[Data listing]:

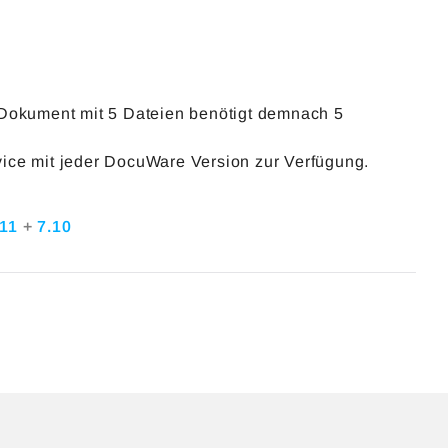
 Dokument mit 5 Dateien benötigt demnach 5
ice mit jeder DocuWare Version zur Verfügung.
.11
+
7.10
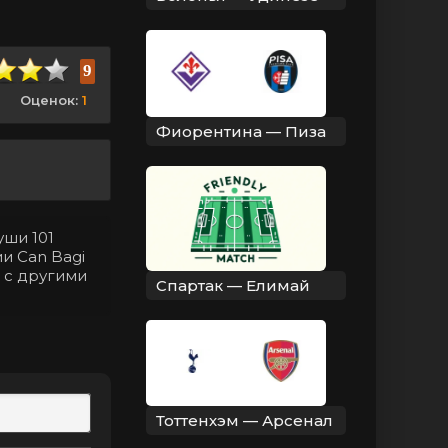
9
Оценок:
1
Фиорентина — Пиза
уши 101
и Can Bagi
 с другими
Спартак — Елимай
Тоттенхэм — Арсенал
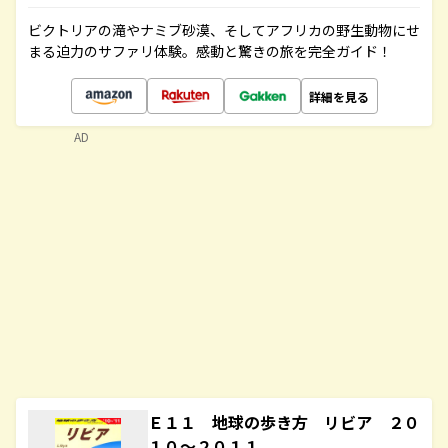
ビクトリアの滝やナミブ砂漠、そしてアフリカの野生動物にせ
まる迫力のサファリ体験。感動と驚きの旅を完全ガイド！
詳細を見る
AD
Ｅ１１ 地球の歩き方 リビア ２０
１０～２０１１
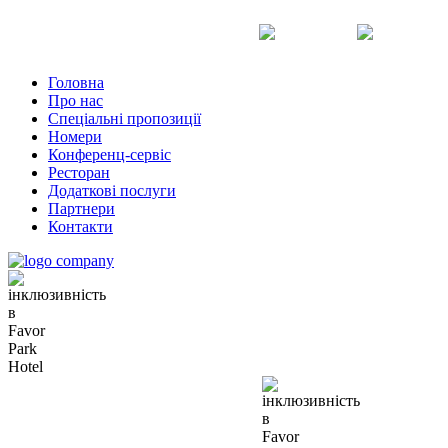
Uk
Ru
En
Головна
Про нас
Спеціальні пропозиції
Номери
Конференц-сервіс
Ресторан
Додаткові послуги
Партнери
Контакти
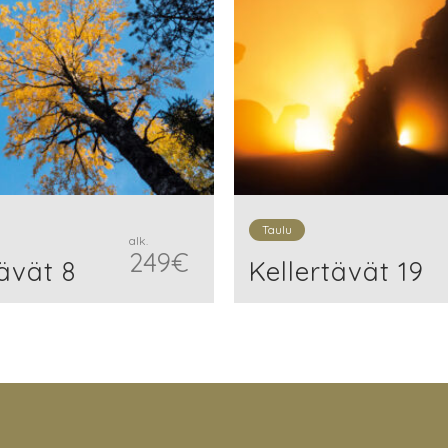
Taulu
alk.
249
€
tävät 8
Kellertävät 19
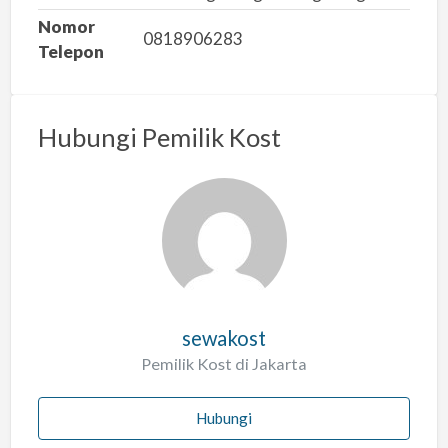
a
Nomor
h
0818906283
Telepon
Hubungi Pemilik Kost
sewakost
Pemilik Kost di Jakarta
Hubungi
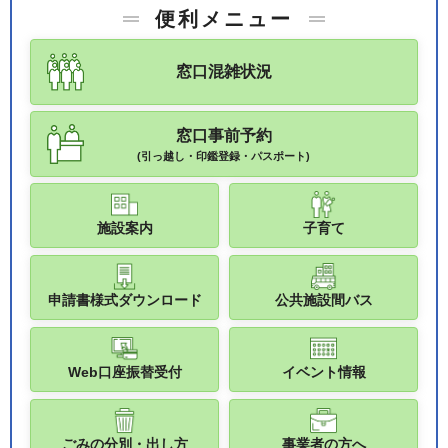
便利メニュー
窓口混雑状況
窓口事前予約
(引っ越し・印鑑登録・パスポート)
施設案内
子育て
申請書様式ダウンロード
公共施設間バス
Web口座振替受付
イベント情報
ごみの分別・出し方
事業者の方へ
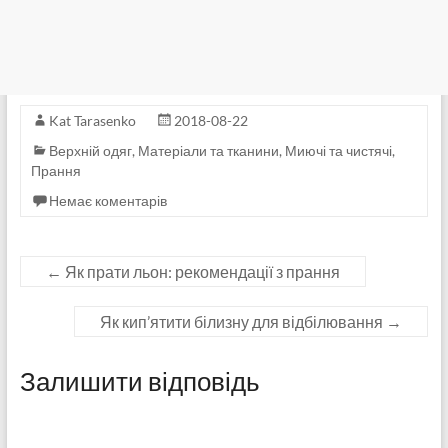
Kat Tarasenko
2018-08-22
Верхній одяг
,
Матеріали та тканини
,
Миючі та чистячі
,
Прання
Немає коментарів
←
Як прати льон: рекомендації з прання
Як кип’ятити білизну для відбілювання
→
Залишити відповідь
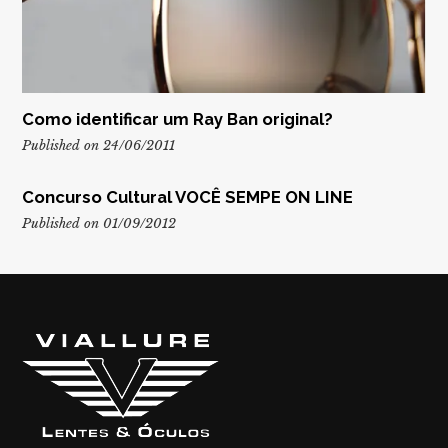
Como identificar um Ray Ban original?
Published on 24/06/2011
Concurso Cultural VOCÊ SEMPE ON LINE
Published on 01/09/2012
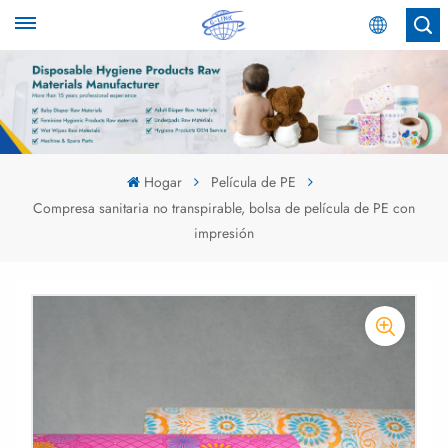
Español
English
Español
Hogar
Película de PE
Compresa sanitaria no transpirable, bolsa de película de PE con
عربي
impresión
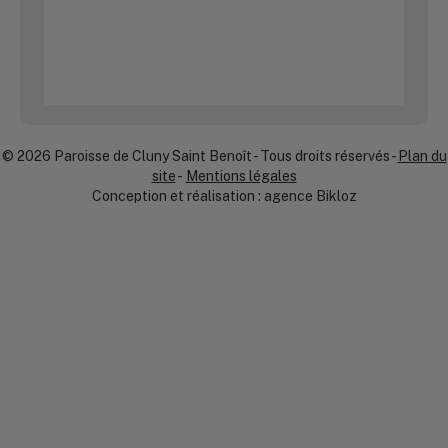
Église Saint-Martin de Chérizet
Adresse : Église Saint-Martin 71250 Chérizet
Plan
Email : paroisse-cluny@orange.fr
© 2026 Paroisse de Cluny Saint Benoît - Tous droits réservés -
Plan du
Église Saint-Genès de Curtil-sous-
site
-
Mentions légales
Buffières
Conception et réalisation : agence
Bikloz
Adresse : Église Saint-Genès 71520 Curtil-sous-Buffières
Plan
Email : paroisse-cluny@orange.fr
Église Sainte-Marie-Madeleine de Donzy-
le-National
Adresse : Église Sainte-Marie-Madeleine 71250 La Vineuse
sur Fregande
Plan
Email : paroisse-cluny@orange.fr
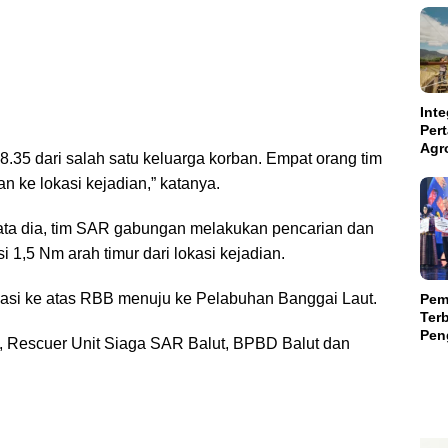
Inte
Per
Agr
08.35 dari salah satu keluarga korban. Empat orang tim
Kal
 ke lokasi kejadian,” katanya.
Kam
Aba
Suls
ata dia, tim SAR gabungan melakukan pencarian dan
1,5 Nm arah timur dari lokasi kejadian.
si ke atas RBB menuju ke Pelabuhan Banggai Laut.
Pem
Terb
Peng
 Rescuer Unit Siaga SAR Balut, BPBD Balut dan
Teri
Mili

[Work order]: Check each line of the data for "Marie". Copy the lines where it turns up.

[Solved problem]:
Église Sainte-Marie-Madeleine de Donzy-
Adresse : Église Sainte-Marie-Madeleine 71250 La Vineuse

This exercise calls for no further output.